IDeF: Essa temática tem sido abordada em estudos de diversos pesquisadores, tanto nacional quanto internacionalmente. Na sua opinião, como que as pesquisas dentro das Instituições de Ensino Superior podem contribuir para uma governança local mais responsiva? Além disso, como as universidades poderiam auxiliar os gestores locais na implementação de medidas mais eficazes no âmbito da segurança pública?
Marcos Alan: A universidade é um espaço bastante importante para poder pensar fora da caixa. Não é função às vezes da polícia ficar produzindo conhecimento, quem produz é a universidade. Claro que (a polícia) vai produzir talvez dados de inteligência ou alguma coisa do tipo, mas não é função última.
Então é fundamental que dentro da universidade se traga alguns elementos relacionados ao crime e à segurança que não tem sido o foco da polícia e das instituições de justiça. Por exemplo, ano passado, eu e meu colega de departamento, o professor Henrique Menezes, tentamos mais contato com a polícia civil aqui da Paraíba para olhar programas como o “Paraíba Unida pela Paz”, que foi até premiado pelas Nações Unidas, e então poder colaborar com os dados de análises estatísticas. Mas tem ainda algumas barreiras nessa cooperação entre as forças de segurança e a universidade. Primeiro porque são dados sensíveis, que às vezes estão no setor de inteligência e há um trâmite burocrático na liberação desses dados. Segundo que esses dados podem ser sensíveis também do ponto de vista político, para quem está no poder. Então esse é um grande desafio.
Mas, ao mesmo tempo, essa iniciativa que tivemos no ano passado, e que não andou simplesmente por mudança de governo aqui no estado da Paraíba, embora seja do mesmo partido, mostra que existe gente dentro do setor público preocupado em fazer esse diálogo com a universidade.
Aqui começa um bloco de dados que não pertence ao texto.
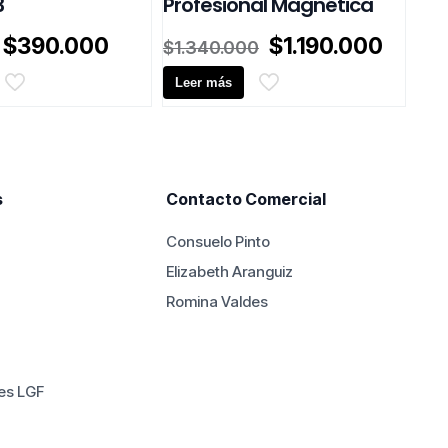
3
Profesional Magnética
El
El
El
El
$
390.000
$
1.190.000
$
1.340.000
precio
precio
precio
precio
original
actual
Leer más
original
actual
era:
es:
era:
es:
$450.000.
$390.000.
$1.340.000.
$1.190
s
Contacto Comercial
Consuelo Pinto
Elizabeth Aranguiz
Romina Valdes
es LGF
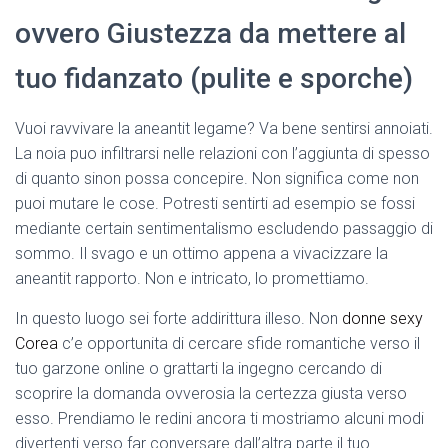
ovvero Giustezza da mettere al
tuo fidanzato (pulite e sporche)
Vuoi ravvivare la aneantit legame? Va bene sentirsi annoiati.
La noia puo infiltrarsi nelle relazioni con l’aggiunta di spesso
di quanto sinon possa concepire. Non significa come non
puoi mutare le cose. Potresti sentirti ad esempio se fossi
mediante certain sentimentalismo escludendo passaggio di
sommo. Il svago e un ottimo appena a vivacizzare la
aneantit rapporto. Non e intricato, lo promettiamo.
In questo luogo sei forte addirittura illeso. Non
donne sexy
Corea
c’e opportunita di cercare sfide romantiche verso il
tuo garzone online o grattarti la ingegno cercando di
scoprire la domanda ovverosia la certezza giusta verso
esso. Prendiamo le redini ancora ti mostriamo alcuni modi
divertenti verso far conversare dall’altra parte il tuo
No evento que a gente promoveu em fevereiro (2019), quando eu fiz um seminário sobre Estudos de Paz, veio a delegada adjunta da Paraíba. Então tem tido esse diálogo, mas com certeza poderia ser muito mais intenso. Acho que as universidades têm essa capacidade de gerar conhecimento e sistematizar dados que às vezes são coletados no setor de segurança pública que se faz necessário uma análise mais apurada. Olhar, por exemplo, onde que se deve ter um foco maior ou como entender algumas dinâmicas sociais que não tem sido o foco da polícia, como a questão do feminicídio, são aspectos que a universidade pode contribuir dialogando com o setor público.
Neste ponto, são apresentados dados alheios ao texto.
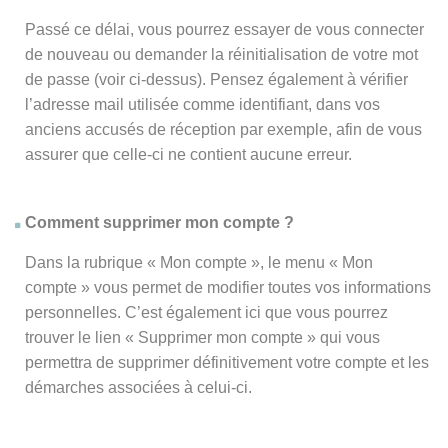
Passé ce délai, vous pourrez essayer de vous connecter
de nouveau ou demander la réinitialisation de votre mot
de passe (voir ci-dessus). Pensez également à vérifier
l’adresse mail utilisée comme identifiant, dans vos
anciens accusés de réception par exemple, afin de vous
assurer que celle-ci ne contient aucune erreur.
Comment supprimer mon compte ?
Dans la rubrique « Mon compte », le menu « Mon
compte » vous permet de modifier toutes vos informations
personnelles. C’est également ici que vous pourrez
trouver le lien « Supprimer mon compte » qui vous
permettra de supprimer définitivement votre compte et les
démarches associées à celui-ci.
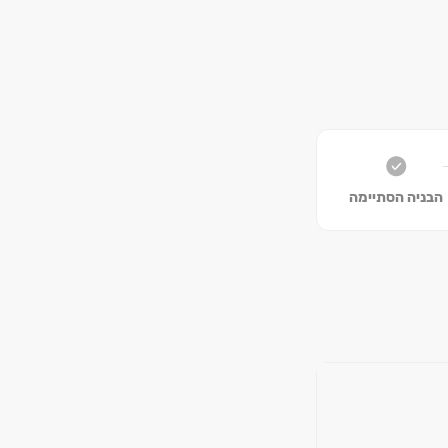
הבניה הסתיימה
(…) é fundamental que dentro da universidade se traga alguns elementos relacionados ao crime e à segurança que não tem sido o foco da polícia e das instituições de justiça. (…) entender algumas dinâmicas sociais que não tem sido o foco da polícia, como a questão do feminicídio, são aspectos que a universidade pode contribuir dialogando com o setor público.